Seminar Abstract:
If you read technology news, or unfortunately perhaps in your own experience, you may have come across several examples of algorithmic unfairness. Disparate treatment or unequal outcomes where algorithmically induced decisions are perpetuating prior stereotypes or reinforcing inequalities. Where are those? Do we know where they may coming from? And what can computer scientists do about it?
The first half of this talk aims at surveying this nascent area. Its aim is to introduce three foundations of a fair deployment of Big Data (Privacy, Fair Algorithm, Transparency) to highlight their complementary merits. Vignettes of recent results will be introduced, as provocation for future discussions.
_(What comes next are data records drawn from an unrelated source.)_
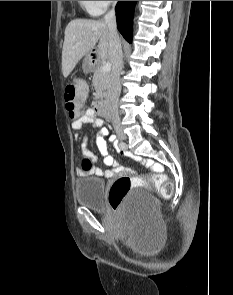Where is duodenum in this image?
Listing matches in <instances>:
<instances>
[{
  "label": "duodenum",
  "mask_w": 233,
  "mask_h": 295,
  "mask_svg": "<svg viewBox=\"0 0 233 295\" xmlns=\"http://www.w3.org/2000/svg\"><path fill=\"white\" fill-rule=\"evenodd\" d=\"M93 109L98 115H100L102 117H108L109 116L108 106H107L106 102L103 99L96 100L94 102Z\"/></svg>",
  "instance_id": "obj_1"
}]
</instances>
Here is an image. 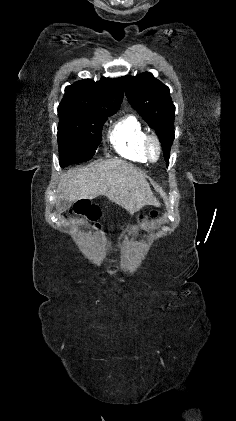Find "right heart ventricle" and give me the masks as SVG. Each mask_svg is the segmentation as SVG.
Segmentation results:
<instances>
[{"mask_svg":"<svg viewBox=\"0 0 236 421\" xmlns=\"http://www.w3.org/2000/svg\"><path fill=\"white\" fill-rule=\"evenodd\" d=\"M146 135L140 119L134 114H127L114 123L108 138L112 148L119 155L135 162L144 163L147 161L143 149Z\"/></svg>","mask_w":236,"mask_h":421,"instance_id":"e07e8e85","label":"right heart ventricle"}]
</instances>
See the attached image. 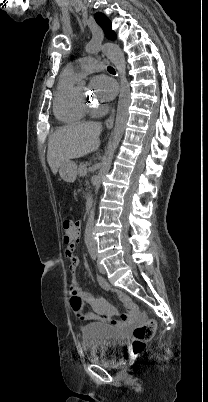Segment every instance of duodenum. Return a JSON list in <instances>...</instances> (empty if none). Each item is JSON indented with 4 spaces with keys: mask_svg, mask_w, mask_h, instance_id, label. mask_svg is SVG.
I'll return each instance as SVG.
<instances>
[{
    "mask_svg": "<svg viewBox=\"0 0 208 402\" xmlns=\"http://www.w3.org/2000/svg\"><path fill=\"white\" fill-rule=\"evenodd\" d=\"M92 204H93V200H92V198L91 197H89L87 200H86V210H90L91 209V207H92Z\"/></svg>",
    "mask_w": 208,
    "mask_h": 402,
    "instance_id": "1",
    "label": "duodenum"
}]
</instances>
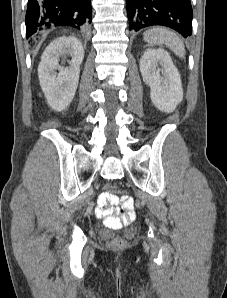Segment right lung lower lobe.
Wrapping results in <instances>:
<instances>
[{
	"mask_svg": "<svg viewBox=\"0 0 227 298\" xmlns=\"http://www.w3.org/2000/svg\"><path fill=\"white\" fill-rule=\"evenodd\" d=\"M91 0H28L26 12L27 38L53 26L85 28L91 23Z\"/></svg>",
	"mask_w": 227,
	"mask_h": 298,
	"instance_id": "98d812e1",
	"label": "right lung lower lobe"
}]
</instances>
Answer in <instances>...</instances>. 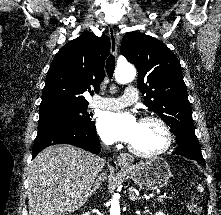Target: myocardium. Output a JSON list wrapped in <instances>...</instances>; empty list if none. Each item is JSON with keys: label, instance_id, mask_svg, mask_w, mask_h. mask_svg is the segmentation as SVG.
I'll return each instance as SVG.
<instances>
[{"label": "myocardium", "instance_id": "1", "mask_svg": "<svg viewBox=\"0 0 221 215\" xmlns=\"http://www.w3.org/2000/svg\"><path fill=\"white\" fill-rule=\"evenodd\" d=\"M140 122H155V123H157L161 127V129L164 133L165 142L161 148H159L155 151H150V152L141 151V150L133 147L131 144H129L128 149L131 153H133L137 156H140V157L151 158V157L162 155L171 148L172 143H173V134H172V131H171L170 127L168 126V124L162 118L155 116V115H146V116H143L140 118Z\"/></svg>", "mask_w": 221, "mask_h": 215}]
</instances>
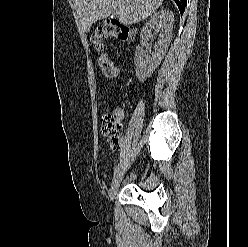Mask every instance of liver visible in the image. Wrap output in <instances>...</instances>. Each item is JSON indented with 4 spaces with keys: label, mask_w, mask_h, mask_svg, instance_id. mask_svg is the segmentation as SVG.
<instances>
[{
    "label": "liver",
    "mask_w": 248,
    "mask_h": 247,
    "mask_svg": "<svg viewBox=\"0 0 248 247\" xmlns=\"http://www.w3.org/2000/svg\"><path fill=\"white\" fill-rule=\"evenodd\" d=\"M164 0H74L83 28L90 31L93 23L111 13L125 25L137 23L154 13Z\"/></svg>",
    "instance_id": "obj_1"
}]
</instances>
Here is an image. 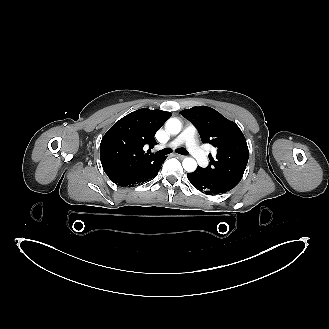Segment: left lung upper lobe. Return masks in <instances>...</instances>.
Masks as SVG:
<instances>
[{"instance_id":"1","label":"left lung upper lobe","mask_w":329,"mask_h":329,"mask_svg":"<svg viewBox=\"0 0 329 329\" xmlns=\"http://www.w3.org/2000/svg\"><path fill=\"white\" fill-rule=\"evenodd\" d=\"M181 114L196 126L203 143H210L217 149L216 156L209 158L207 168H197L234 188L241 181L249 158L240 128L207 106L185 109Z\"/></svg>"}]
</instances>
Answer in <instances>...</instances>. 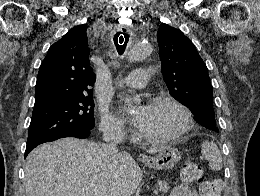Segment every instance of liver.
<instances>
[{"label": "liver", "mask_w": 260, "mask_h": 196, "mask_svg": "<svg viewBox=\"0 0 260 196\" xmlns=\"http://www.w3.org/2000/svg\"><path fill=\"white\" fill-rule=\"evenodd\" d=\"M152 146L147 154H157ZM26 196H132L143 178L142 170L127 152L109 156L103 144L62 138L32 150L24 166Z\"/></svg>", "instance_id": "obj_1"}]
</instances>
It is also a good time to step back and distinguish what our field does to follow current successes and, in contrast, what may be more successful or needed in the future. The second half of the talk presents a case where seemingly benign random algorithm, of the kind used everyday for unsupervised learning, exacerbates the ``glass ceiling’’ present in social network that makes members of minority unlikely to reach a prominent status. We conclude that to expand and scale fairness methods to our intense and uncoordinated networked lives we need better models and algorithms that learn to correct themselves.
Speaker Bio:
Augustin Chaintreau is an Associate Professor of Computer Science at Columbia University since 2010, where he directs the Mobile Social Lab. The goal of his research is to reconcile the benefits of personal data and social networks with a commitment to fairness and privacy. His latest results address transparency in personalization, the role of human mobility in privacy across several domains, the efficiency of crowdsourced content curation, the fairness of incentives and algorithms used in social networking. His research lead to 35 papers in tier-1 conferences (five receiving best or best student paper awards at ACM CoNEXT, SIGMETRICS, USENIX IMC, IEEE MASS, Algotel), covered by several media including the NYT blog, The Washington Post, the Economist, or The Guardian. An ex student of the Ecole Normale Supérieure in Paris, he earned a Ph.D in mathematics and computer science in 2006, a NSF CAREER Award in 2013 and the ACM SIGMETRICS Rising star award in 2013. He has been an active member of the network and web research community, serving in the program committees of ACM SIGMETRICS (as chair), FAT*, SIGCOMM, WWW, CoNEXT (as chair), EC, MobiCom, MobiHoc, IMC, WSDM, COSN, AAAI ICWSM, and IEEE Infocom, as area editor for IEEE TMC, ACM SIGCOMM CCR, ACM SIGMOBILE MC2R, and editor in chief for PACM POMACS.